_YOUR ASSIGNMENT_
Repeat every line of the data exactly; no picture belongs in the copy.

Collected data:

· · · · ·

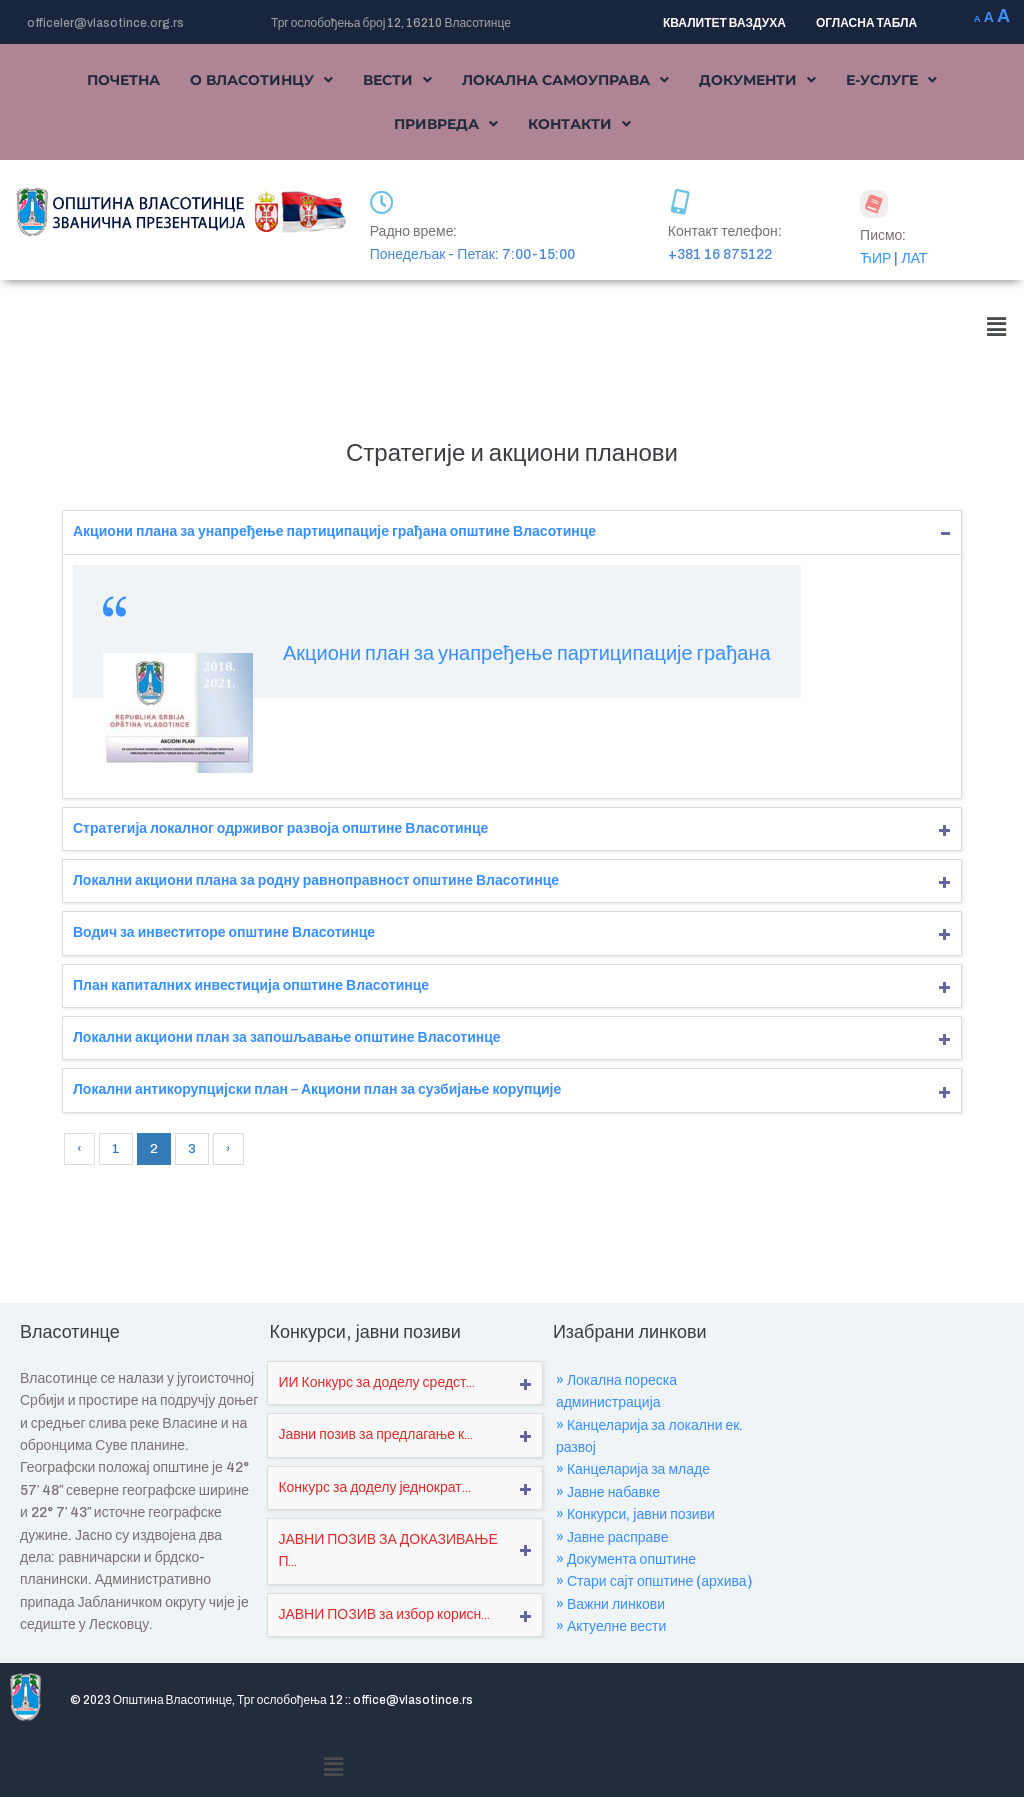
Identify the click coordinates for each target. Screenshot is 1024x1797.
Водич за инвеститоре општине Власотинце (224, 932)
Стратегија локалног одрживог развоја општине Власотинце (280, 828)
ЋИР (875, 258)
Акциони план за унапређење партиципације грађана (527, 653)
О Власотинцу (261, 80)
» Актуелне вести (611, 1626)
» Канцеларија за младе (633, 1469)
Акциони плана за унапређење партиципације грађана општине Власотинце (334, 531)
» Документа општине (626, 1559)
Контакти (579, 124)
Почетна (123, 80)
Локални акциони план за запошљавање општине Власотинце (287, 1037)
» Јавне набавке (608, 1492)
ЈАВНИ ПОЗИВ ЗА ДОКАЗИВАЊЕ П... (387, 1550)
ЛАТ (914, 258)
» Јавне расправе (612, 1537)
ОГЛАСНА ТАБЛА (866, 23)
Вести (397, 80)
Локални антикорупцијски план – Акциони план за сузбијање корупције (317, 1089)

· · · · ·

_EXERCISE OUTPUT_
Identify the click coordinates for each target. Screenshot is 1024x1797.
Водич за инвеститоре општине Власотинце (224, 932)
Стратегија локалног одрживог развоја општине Власотинце (280, 828)
ЋИР (875, 258)
Акциони план за унапређење партиципације грађана (527, 653)
О Власотинцу (261, 80)
» Актуелне вести (611, 1626)
» Канцеларија за младе (633, 1469)
Акциони плана за унапређење партиципације грађана општине Власотинце (334, 531)
» Документа општине (626, 1559)
Контакти (579, 124)
Почетна (123, 80)
Локални акциони план за запошљавање општине Власотинце (287, 1037)
» Јавне набавке (608, 1492)
ЈАВНИ ПОЗИВ ЗА ДОКАЗИВАЊЕ П... (387, 1550)
ЛАТ (914, 258)
» Јавне расправе (612, 1537)
ОГЛАСНА ТАБЛА (866, 23)
Вести (397, 80)
Локални антикорупцијски план – Акциони план за сузбијање корупције (317, 1089)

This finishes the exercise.